───── ENTRIES SUPPLIED

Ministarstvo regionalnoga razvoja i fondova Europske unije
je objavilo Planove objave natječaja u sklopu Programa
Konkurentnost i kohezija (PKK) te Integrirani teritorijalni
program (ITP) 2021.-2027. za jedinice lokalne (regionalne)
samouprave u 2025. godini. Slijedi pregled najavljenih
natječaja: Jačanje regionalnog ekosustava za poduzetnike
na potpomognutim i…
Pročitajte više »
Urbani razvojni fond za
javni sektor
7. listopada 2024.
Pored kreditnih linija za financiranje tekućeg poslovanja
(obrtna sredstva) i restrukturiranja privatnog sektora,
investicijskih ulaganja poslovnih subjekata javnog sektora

──────────
───── ENTRIES SUPPLIED

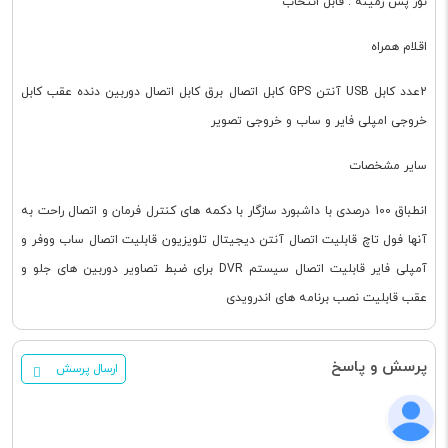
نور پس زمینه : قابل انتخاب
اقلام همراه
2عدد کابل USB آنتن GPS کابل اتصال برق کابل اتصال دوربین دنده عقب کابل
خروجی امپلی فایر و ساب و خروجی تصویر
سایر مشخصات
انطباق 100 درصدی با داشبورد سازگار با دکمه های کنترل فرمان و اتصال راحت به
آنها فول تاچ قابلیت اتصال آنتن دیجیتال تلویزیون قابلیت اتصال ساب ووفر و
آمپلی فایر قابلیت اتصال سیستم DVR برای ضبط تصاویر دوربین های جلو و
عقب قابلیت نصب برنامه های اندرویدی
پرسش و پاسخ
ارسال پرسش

──────────
───── ENTRIES SUPPLIED

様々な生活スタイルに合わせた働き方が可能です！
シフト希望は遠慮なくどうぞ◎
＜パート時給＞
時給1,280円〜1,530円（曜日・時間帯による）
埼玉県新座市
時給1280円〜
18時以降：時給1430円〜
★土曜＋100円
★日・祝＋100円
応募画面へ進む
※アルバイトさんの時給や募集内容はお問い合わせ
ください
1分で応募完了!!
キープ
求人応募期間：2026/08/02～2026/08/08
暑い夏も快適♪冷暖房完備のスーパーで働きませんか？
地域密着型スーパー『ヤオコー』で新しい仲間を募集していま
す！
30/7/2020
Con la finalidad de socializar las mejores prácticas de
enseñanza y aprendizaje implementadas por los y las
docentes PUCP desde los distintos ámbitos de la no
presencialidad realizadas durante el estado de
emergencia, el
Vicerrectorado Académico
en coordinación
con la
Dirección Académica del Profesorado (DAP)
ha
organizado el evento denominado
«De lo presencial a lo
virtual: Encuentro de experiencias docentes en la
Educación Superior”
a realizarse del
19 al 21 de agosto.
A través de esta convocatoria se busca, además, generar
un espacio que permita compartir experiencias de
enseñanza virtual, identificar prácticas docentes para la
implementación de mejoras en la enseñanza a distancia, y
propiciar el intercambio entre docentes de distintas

──────────

_WHAT TO DO_.
Your task is to find each line in the entries that contains the string "اتصال" and copy it.

_OUTPUT FOR THIS EXERCISE_.
2عدد کابل USB آنتن GPS کابل اتصال برق کابل اتصال دوربین دنده عقب کابل
انطباق 100 درصدی با داشبورد سازگار با دکمه های کنترل فرمان و اتصال راحت به
آنها فول تاچ قابلیت اتصال آنتن دیجیتال تلویزیون قابلیت اتصال ساب ووفر و
آمپلی فایر قابلیت اتصال سیستم DVR برای ضبط تصاویر دوربین های جلو و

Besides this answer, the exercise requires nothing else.